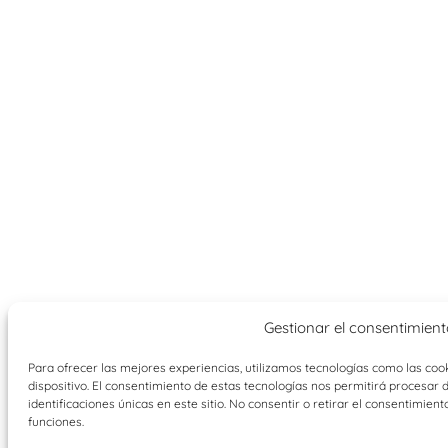
Gestionar el consentimient
Para ofrecer las mejores experiencias, utilizamos tecnologías como las coo
dispositivo. El consentimiento de estas tecnologías nos permitirá procesa
identificaciones únicas en este sitio. No consentir o retirar el consentimien
funciones.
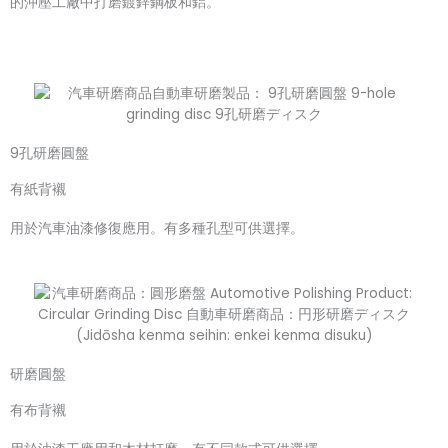
的沖壓工廠中打磨鍍鋅鋼板和鋁。
9孔研磨圓盤
有紙背襯
用於汽車油漆修復應用。有多種孔型可供選擇。
研磨圓盤
有布背襯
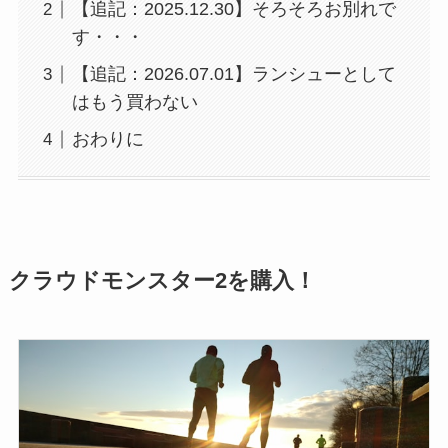
【追記：2025.12.30】そろそろお別れで
す・・・
【追記：2026.07.01】ランシューとして
はもう買わない
おわりに
クラウドモンスター2を購入！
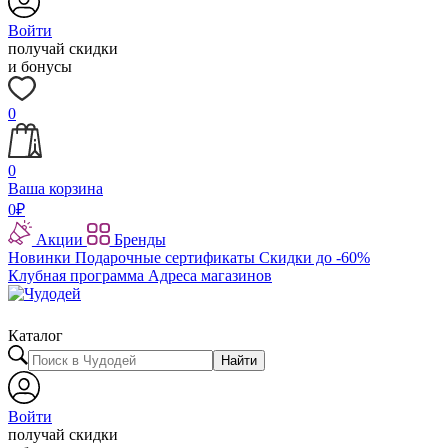
Войти
получай скидки
и бонусы
0
0
Ваша корзина
0
₽
Акции
Бренды
Новинки
Подарочные сертификаты
Скидки до -60%
Клубная программа
Адреса магазинов
Каталог
Найти
Войти
получай скидки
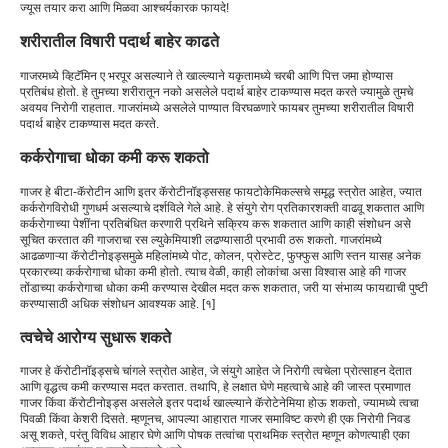
ज्यूस तयार करा आणि मिळवा आश्चर्यकारक फायदे!
शरीरातील विषारी पदार्थ बाहेर काढते
गाजरमध्ये व्हिटॅमिन ए भरपूर असल्याने ते खाल्ल्याने यकृतामध्ये चरबी आणि पित्त जमा होण्यास
प्रतिबंध होतो. हे तुमच्या शरीरातून नको असलेले पदार्थ बाहेर टाकण्यास मदत करते ज्यामुळे तुमचे
अवयव निरोगी राहतात. गाजरांमध्ये असलेले पाण्यात विरघळणारे फायबर तुमच्या शरीरातील विषारी
पदार्थ बाहेर टाकण्यास मदत करते.
कर्करोगाचा धोका कमी करू शकतो
गाजर हे बीटा-कॅरोटीन आणि इतर कॅरोटीनॉइड्ससह फायटोकेमिकल्सचे समृद्ध स्त्रोत आहेत, ज्यात
कर्करोगविरोधी गुणधर्म असल्याचे दर्शविले गेले आहे. हे संयुगे रोग प्रतिकारशक्ती वाढवू शकतात आणि
कर्करोगाच्या पेशींना प्रतिबंधित करणारी प्रथिने सक्रिय करू शकतात आणि काही संशोधन असे
सूचित करतात की गाजराचा रस ल्युकेमियाशी लढण्यासाठी प्रभावी ठरू शकतो. गाजरांमध्ये
आढळणाऱ्या कॅरोटीनोइड्समुळे महिलांमध्ये पोट, कोलन, प्रोस्टेट, फुफ्फुस आणि स्तन यासह अनेक
प्रकारच्या कर्करोगाचा धोका कमी होतो. त्याच वेळी, काही लोकांचा असा विश्वास आहे की गाजर
तोंडाच्या कर्करोगाचा धोका कमी करण्यास देखील मदत करू शकतात, जरी या संभाव्य फायद्याची पुष्टी
करण्यासाठी अधिक संशोधन आवश्यक आहे. [१]
त्वचेचे आरोग्य सुधारू शकते
गाजर हे कॅरोटीनॉइड्सचे चांगले स्त्रोत आहेत, जे संयुगे आहेत जे निरोगी त्वचेला प्रोत्साहन देतात
आणि वृद्धत्व कमी करण्यास मदत करतात. तथापि, हे लक्षात घेणे महत्वाचे आहे की जास्त प्रमाणात
गाजर किंवा कॅरोटीनोइड्स असलेले इतर पदार्थ खाल्ल्याने कॅरोटेनेमिया होऊ शकतो, ज्यामध्ये त्वचा
पिवळी किंवा केशरी दिसते. म्हणूनच, आपल्या आहारात गाजर समाविष्ट करणे ही एक निरोगी निवड
असू शकते, परंतु विविध आहार घेणे आणि पोषक तत्वांचा प्राथमिक स्त्रोत म्हणून कोणत्याही एका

■ ■ ■ ■ ■

→ ASSIGNMENT:
Once the pictures are dropped, please print every remaining line of the material verbatim.

→ ANSWER TO THE PROBLEM:
Gestionar el consentimient
Para ofrecer las mejores experiencias, utilizamos tecnologías como las coo
dispositivo. El consentimiento de estas tecnologías nos permitirá procesa
identificaciones únicas en este sitio. No consentir o retirar el consentimien
funciones.
的沖壓工廠中打磨鍍鋅鋼板和鋁。
9孔研磨圓盤
有紙背襯
用於汽車油漆修復應用。有多種孔型可供選擇。
研磨圓盤
有布背襯
【追記：2025.12.30】そろそろお別れで
す・・・
【追記：2026.07.01】ランシューとして
はもう買わない
おわりに
クラウドモンスター2を購入！
Войти
получай скидки
и бонусы
0
0
Ваша корзина
0
₽
Акции
Бренды
Новинки
Подарочные сертификаты
Скидки до -60%
Клубная программа
Адреса магазинов
Каталог
Найти
Войти
получай скидки
ज्यूस तयार करा आणि मिळवा आश्चर्यकारक फायदे!
शरीरातील विषारी पदार्थ बाहेर काढते
गाजरमध्ये व्हिटॅमिन ए भरपूर असल्याने ते खाल्ल्याने यकृतामध्ये चरबी आणि पित्त जमा होण्यास
प्रतिबंध होतो. हे तुमच्या शरीरातून नको असलेले पदार्थ बाहेर टाकण्यास मदत करते ज्यामुळे तुमचे
अवयव निरोगी राहतात. गाजरांमध्ये असलेले पाण्यात विरघळणारे फायबर तुमच्या शरीरातील विषारी
पदार्थ बाहेर टाकण्यास मदत करते.
कर्करोगाचा धोका कमी करू शकतो
गाजर हे बीटा-कॅरोटीन आणि इतर कॅरोटीनॉइड्ससह फायटोकेमिकल्सचे समृद्ध स्त्रोत आहेत, ज्यात
कर्करोगविरोधी गुणधर्म असल्याचे दर्शविले गेले आहे. हे संयुगे रोग प्रतिकारशक्ती वाढवू शकतात आणि
कर्करोगाच्या पेशींना प्रतिबंधित करणारी प्रथिने सक्रिय करू शकतात आणि काही संशोधन असे
सूचित करतात की गाजराचा रस ल्युकेमियाशी लढण्यासाठी प्रभावी ठरू शकतो. गाजरांमध्ये
आढळणाऱ्या कॅरोटीनोइड्समुळे महिलांमध्ये पोट, कोलन, प्रोस्टेट, फुफ्फुस आणि स्तन यासह अनेक
प्रकारच्या कर्करोगाचा धोका कमी होतो. त्याच वेळी, काही लोकांचा असा विश्वास आहे की गाजर
तोंडाच्या कर्करोगाचा धोका कमी करण्यास देखील मदत करू शकतात, जरी या संभाव्य फायद्याची पुष्टी
करण्यासाठी अधिक संशोधन आवश्यक आहे. [१]
त्वचेचे आरोग्य सुधारू शकते
गाजर हे कॅरोटीनॉइड्सचे चांगले स्त्रोत आहेत, जे संयुगे आहेत जे निरोगी त्वचेला प्रोत्साहन देतात
आणि वृद्धत्व कमी करण्यास मदत करतात. तथापि, हे लक्षात घेणे महत्वाचे आहे की जास्त प्रमाणात
गाजर किंवा कॅरोटीनोइड्स असलेले इतर पदार्थ खाल्ल्याने कॅरोटेनेमिया होऊ शकतो, ज्यामध्ये त्वचा
पिवळी किंवा केशरी दिसते. म्हणूनच, आपल्या आहारात गाजर समाविष्ट करणे ही एक निरोगी निवड
असू शकते, परंतु विविध आहार घेणे आणि पोषक तत्वांचा प्राथमिक स्त्रोत म्हणून कोणत्याही एका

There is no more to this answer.